Bullying smack-down

Can a star-powered website make teen civility hip?

By Karina Kinik

A seventh-grade girl suffers such persistent teasing by her classmates that she leaves school — and goes on to become a teen acting and singing sensation. Sound like the only-in-Hollywood plot to a Disney Channel special?

As it turns out, that plucky heroine is very real:  Demi Lovato, who appeared in the Disney sit-com Sonny With a Chance and TV movies, Camp Rock, and Camp Rock 2 and has produced several successful music albums.  Now Lovato’s using her special status as a former victim of bullying turned star and musician to raise awareness of the issue among teenagers.

As the spokesperson for Teens Against Bullying, a website sponsored by the PACER Center, an advocacy group for young people with disabilities, Lovato appears on the site in black fingernail polish and pink lip-gloss to share her own tale of harassment hell.

Created by and for adolescents, the website features real-life stories, teen-produced videos, and blogs, as well as an online toolbox of resources for students and schools to address bullying.

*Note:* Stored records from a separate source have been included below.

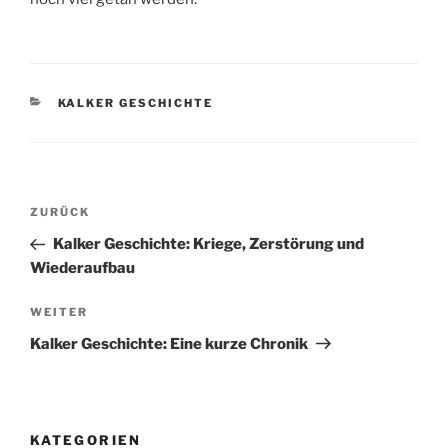
KATEGORIEN
KALKER GESCHICHTE
Beitragsnavigation
Vorheriger
ZURÜCK
Beitrag
Kalker Geschichte: Kriege, Zerstörung und
Wiederaufbau
Nächster
WEITER
Beitrag
Kalker Geschichte: Eine kurze Chronik
KATEGORIEN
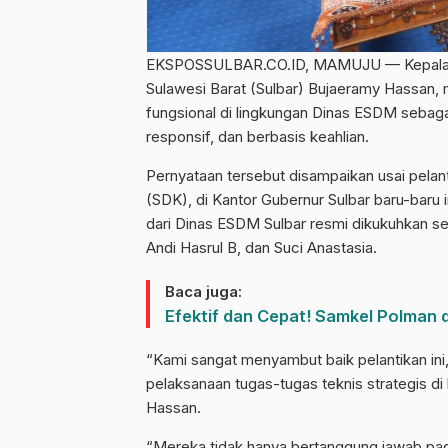
EKSPOSSULBAR.CO.ID, MAMUJU — Kepala Di
Sulawesi Barat (Sulbar) Bujaeramy Hassan,
fungsional di lingkungan Dinas ESDM sebagai 
responsif, dan berbasis keahlian.
Pernyataan tersebut disampaikan usai pelant
(SDK), di Kantor Gubernur Sulbar baru-baru i
dari Dinas ESDM Sulbar resmi dikukuhkan se
Andi Hasrul B, dan Suci Anastasia.
Baca juga:
Efektif dan Cepat! Samkel Polman
“Kami sangat menyambut baik pelantikan ini
pelaksanaan tugas-tugas teknis strategis di
Hassan.
“Mereka tidak hanya bertanggung jawab pad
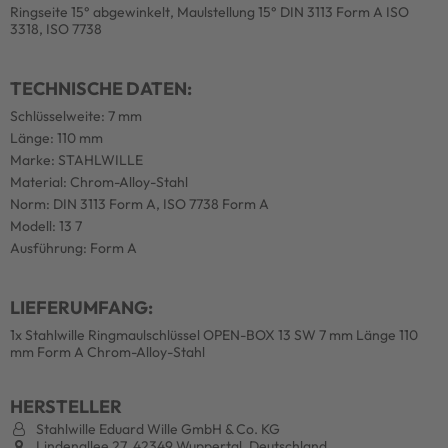
Ringseite 15° abgewinkelt, Maulstellung 15° DIN 3113 Form A ISO
3318, ISO 7738
TECHNISCHE DATEN:
Schlüsselweite: 7 mm
Länge: 110 mm
Marke: STAHLWILLE
Material: Chrom-Alloy-Stahl
Norm: DIN 3113 Form A, ISO 7738 Form A
Modell: 13 7
Ausführung: Form A
LIEFERUMFANG:
1x Stahlwille Ringmaulschlüssel OPEN-BOX 13 SW 7 mm Länge 110
mm Form A Chrom-Alloy-Stahl
HERSTELLER
Stahlwille Eduard Wille GmbH & Co. KG
Lindenallee 27, 42349 Wuppertal, Deutschland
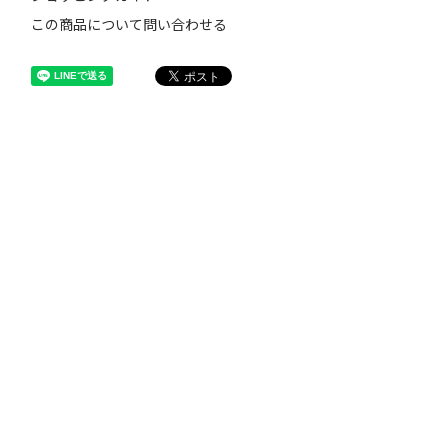
この商品について問い合わせる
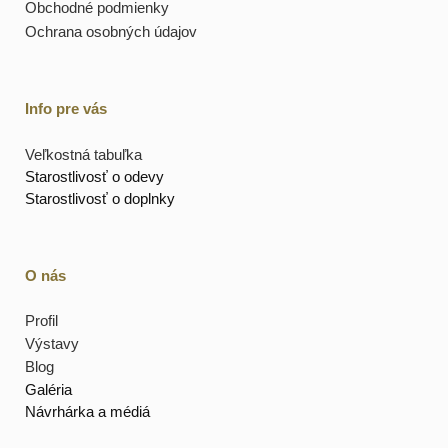
Obchodné podmienky
Ochrana osobných údajov
Info pre vás
Veľkostná tabuľka
Starostlivosť o odevy
Starostlivosť o doplnky
O nás
Profil
Výstavy
Blog
Galéria
Návrhárka a médiá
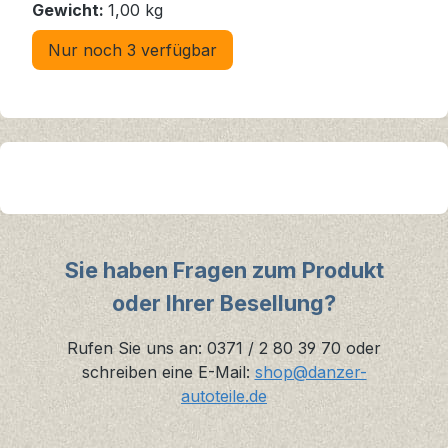
Gewicht:
1,00 kg
Nur noch 3 verfügbar
Sie haben Fragen zum Produkt
oder Ihrer Besellung?
Rufen Sie uns an: 0371 / 2 80 39 70 oder
schreiben eine E-Mail:
shop@danzer-
autoteile.de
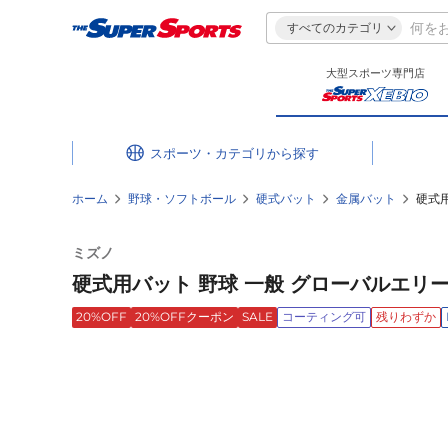
すべてのカテゴリ
大型スポーツ専門店
スポーツ・カテゴリ
ホーム
野球・ソフトボール
硬式バット
金属バット
硬式用
ミズノ
硬式用バット 野球 一般 グローバルエリート 
20%OFF
20%OFFクーポン
SALE
コーティング可
残りわずか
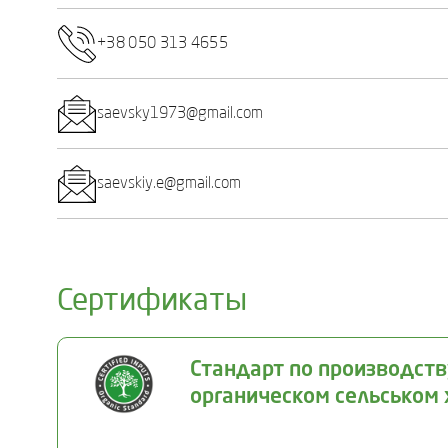
+38 050 313 4655
saevsky1973@gmail.com
saevskiy.e@gmail.com
Сертификаты
Стандарт по производст
органическом сельськом 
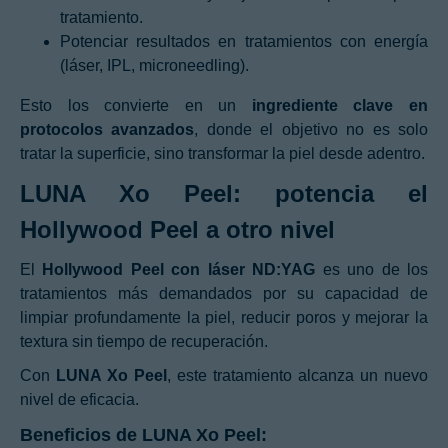
tratamiento.
Potenciar resultados en tratamientos con energía
(láser, IPL, microneedling).
Esto los convierte en un
ingrediente clave en
protocolos avanzados
, donde el objetivo no es solo
tratar la superficie, sino transformar la piel desde adentro.
LUNA Xo Peel: potencia el
Hollywood Peel a otro nivel
El
Hollywood Peel con láser ND:YAG
es uno de los
tratamientos más demandados por su capacidad de
limpiar profundamente la piel, reducir poros y mejorar la
textura sin tiempo de recuperación.
Con
LUNA Xo Peel
, este tratamiento alcanza un nuevo
nivel de eficacia.
Beneficios de LUNA Xo Peel:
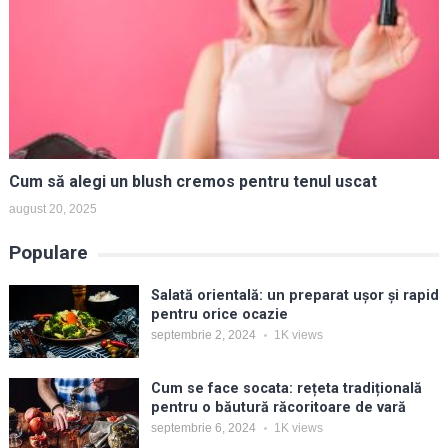
Cum să alegi un blush cremos pentru tenul uscat
august 20, 2025
Populare
Salată orientală: un preparat ușor și rapid
pentru orice ocazie
septembrie 2, 2024
1K
views
Cum se face socata: rețeta tradițională
pentru o băutură răcoritoare de vară
septembrie 6, 2024
1K
views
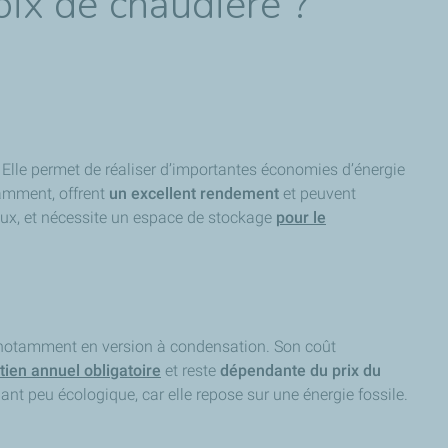
hoix de chaudière ?
. Elle permet de réaliser d’importantes économies d’énergie
otamment, offrent
un excellent rendement
et peuvent
eux, et nécessite un espace de stockage
pour le
— notamment en version à condensation. Son coût
tien annuel obligatoire
et reste
dépendante du prix du
ant peu écologique, car elle repose sur une énergie fossile.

How pervasive is the problem? According to the National Association of School Psychologists, more than 160,000 U.S. children skip school daily because they feel threatened by another student. The consequences for bullying victims can be long lasting and devastating: poor grades, low self-esteem, depression, even suicide.

“People say, ‘Sticks and stones may break your bones, but names can never hurt you,’ but that’s not true,” writes Lovato on the PACER site. “Things were said to me that I still haven’t forgotten.”

By making bullying prevention not just a cause but a cool cause, PACER hopes to empower teens to create more-inclusive school environments where everyone feels safe and welcome. “When bullying is addressed,” says Paula Goldberg, PACER’s executive director, “communities will see more students with higher self-esteem, better school attendance, less physical and mental stress, and better school performance.”

And the culture at large, which in many ways glamorizes mean girls (and boys) of all ages, may undergo a shift and celebrate the underdog for a change. As one student writes on Teens Against Bullying about overcoming feelings of inadequacy, “Now when I think back to the time I cried for being different, I would cry if this uniqueness was taken away from me.”

Karina Kinik is an associate editor for GreatSchools.